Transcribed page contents
----

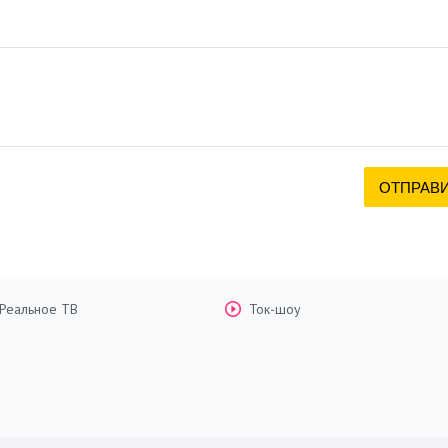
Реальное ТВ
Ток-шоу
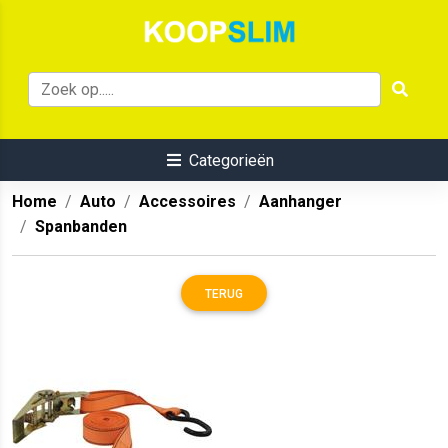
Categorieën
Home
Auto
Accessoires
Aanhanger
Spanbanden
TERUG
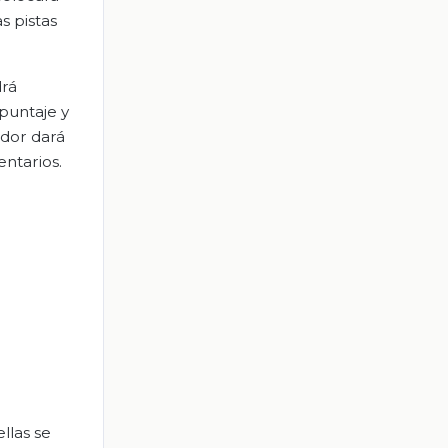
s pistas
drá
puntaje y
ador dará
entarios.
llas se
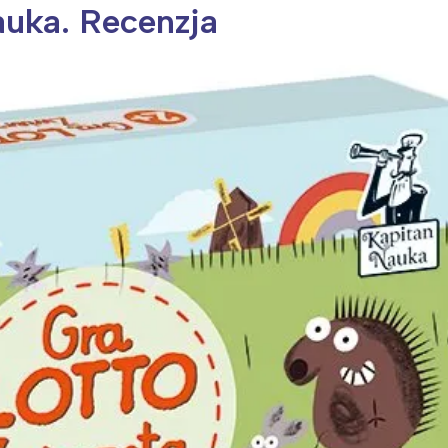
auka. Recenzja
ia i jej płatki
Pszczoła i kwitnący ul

----

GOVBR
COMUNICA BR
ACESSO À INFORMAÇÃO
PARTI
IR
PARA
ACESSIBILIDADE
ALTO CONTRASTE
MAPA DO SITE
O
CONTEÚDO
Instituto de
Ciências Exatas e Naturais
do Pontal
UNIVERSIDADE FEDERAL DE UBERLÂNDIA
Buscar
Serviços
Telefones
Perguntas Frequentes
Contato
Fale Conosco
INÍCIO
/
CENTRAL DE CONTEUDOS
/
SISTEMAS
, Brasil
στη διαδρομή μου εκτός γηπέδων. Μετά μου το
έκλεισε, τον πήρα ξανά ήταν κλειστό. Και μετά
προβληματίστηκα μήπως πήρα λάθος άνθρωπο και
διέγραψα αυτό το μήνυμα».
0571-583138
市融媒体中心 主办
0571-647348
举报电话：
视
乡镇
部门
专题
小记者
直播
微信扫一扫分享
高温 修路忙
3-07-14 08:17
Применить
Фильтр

----

What needs to be done -
Look through the records and copy every line that has the word "πήρα".

Answer section -
έκλεισε, τον πήρα ξανά ήταν κλειστό. Και μετά
προβληματίστηκα μήπως πήρα λάθος άνθρωπο και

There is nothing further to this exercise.